The #1 circles I've been using for so long get bent and I loose the fish sometimes. I just think that putting priority on the hook size is more important in this case. As I can see, most of you are telling me to go up in hook size, even with a shrimp on it..to about #2/0 or bigger, which sounds like the answer I'm seeking. One question remains though..with a larger fish such as a red, doesn't a larger hook with the large gap hook him better than a smaller hook, or is there no difference at all?


----------



## TreednNC (Jul 1, 2005)

Zach I never said you guys didnt have them. Ive seen the pics. Just saying that most target slot sized fish for the kitchen. Ahhh this place is getting like Red Drum Tackle's Forum with the bickering and argueing lol....especially after I was just bragging on RDT forum about how peaceful this board is lol


----------



## jettypark28 (Jun 23, 2006)

*What are*

you doing in our region anyway    compare to other forum, we are kind of low key. And other thing i like is, You can always find new threads started or older ones being talk about....heck in other forum..there might be a reply to someone, from last year and some threads never get replys.....we are doing good, and debates no matter what they are about are, are good for forum....Trust me i have been in forum....where you get cuss out, yes no holding back at all, they spell it out the way you would say it on the streets....  guys threating each other, and wanting to meet somewhere...to handle it face to face  now thats stupid...i only go in them, to check on somethings, then i get out FAST!! before i can pull into it   Pat i hope you got your answer...opcorn:


----------



## jettypark28 (Jun 23, 2006)

*Pat*

look at this video, 
Http://nickaway.com/video/unite.wmv

this is the type of cast i am talking about. I do this with livebait fish, and as long as i don't stop my hands from moving forward (causing a snap) then bait is okay. I also do this on a pier, just have to watch what is behind you When i am throwing Live jumbo "Shrimp" i do a side arm cast, making sure to follow thru pointing my rod at my target area....You can also throw live shrimp with the cast in the video, but i just slow the whole thing down.
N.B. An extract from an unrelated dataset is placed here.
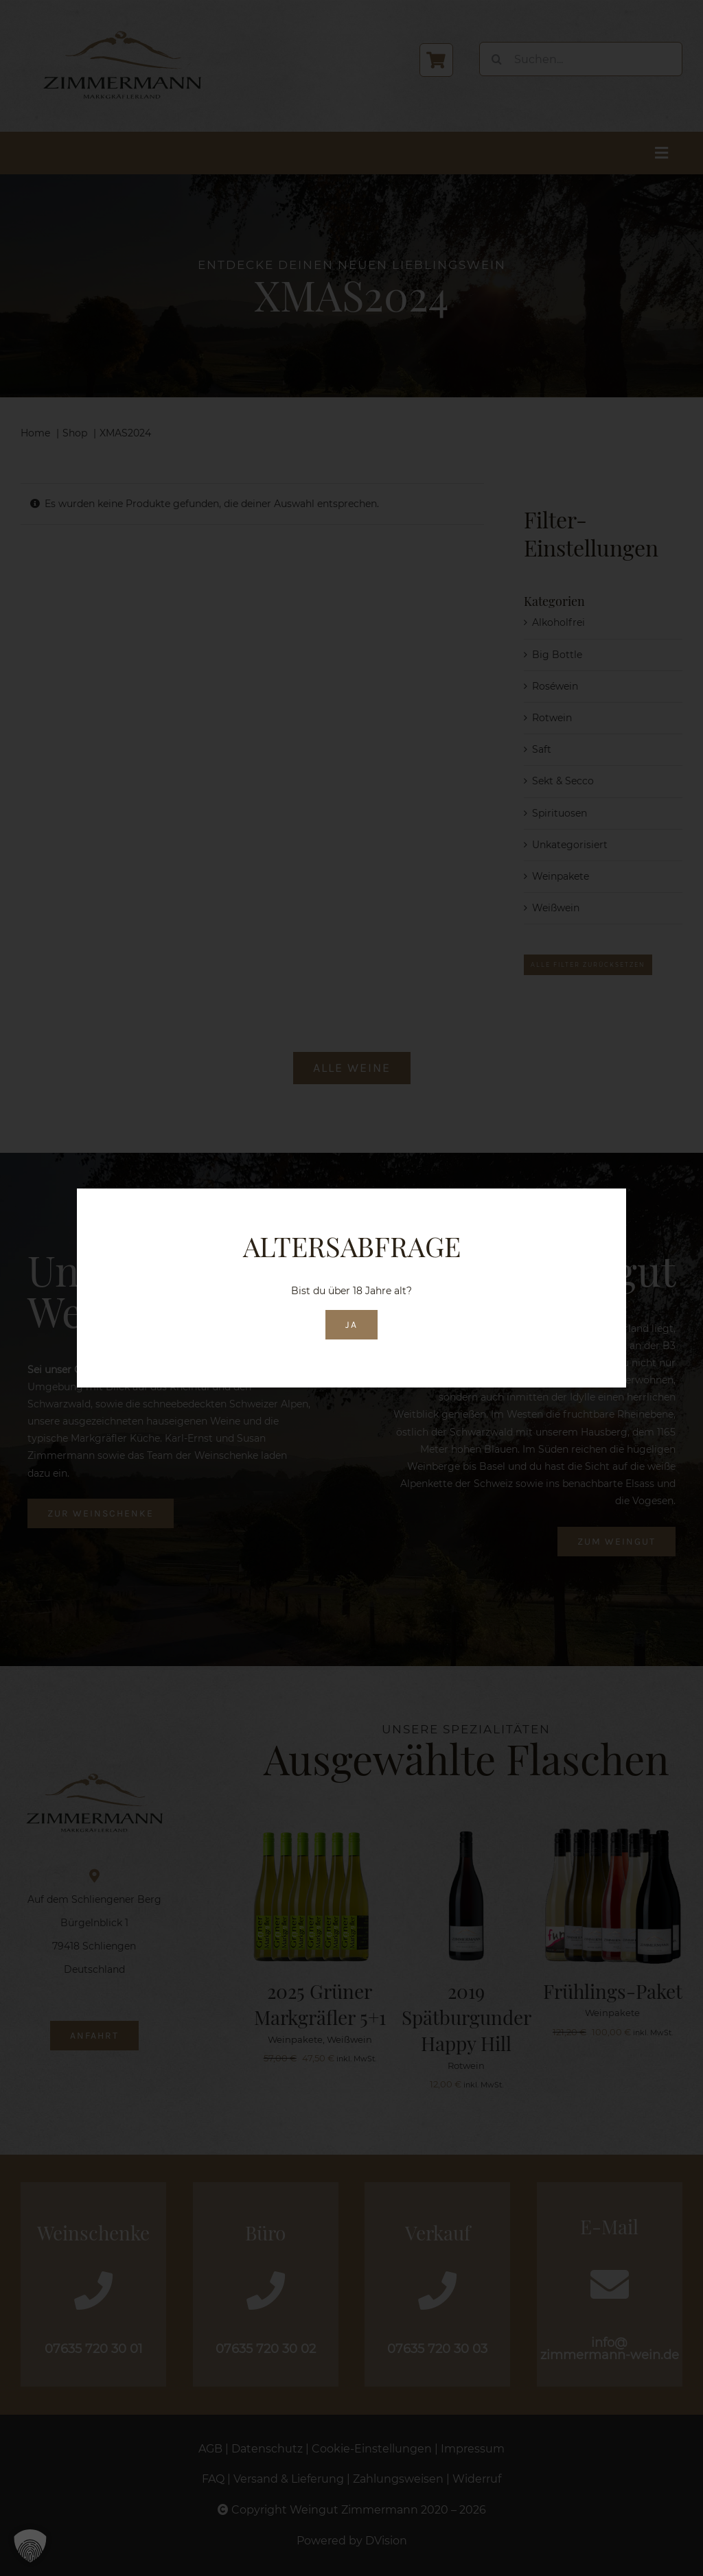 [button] (30, 2546)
It become more of a overhead Toss....this should keep your shrimp/baitfish on...Oh thank "surf" for the video i found it under one of his reply in distance casting....opcorn:


----------



## patindaytona (Jun 17, 2006)

The video no longer exists..i clicked the link.
But also, my bait actually WAS very mushy because the frozen mullet came off my hook if i pulled on it very little. It's not just my casting.
I wish there was some good cut bait that was solid, when I cannot get hold of any live baitfish.


----------



## jettypark28 (Jun 23, 2006)

*You*

are right what the heck happen, i just finish watching it this morning....i mustve miss a letter or something, i will try and find it again...Maybe "Surf" will post it here, if i cant get it to work...


----------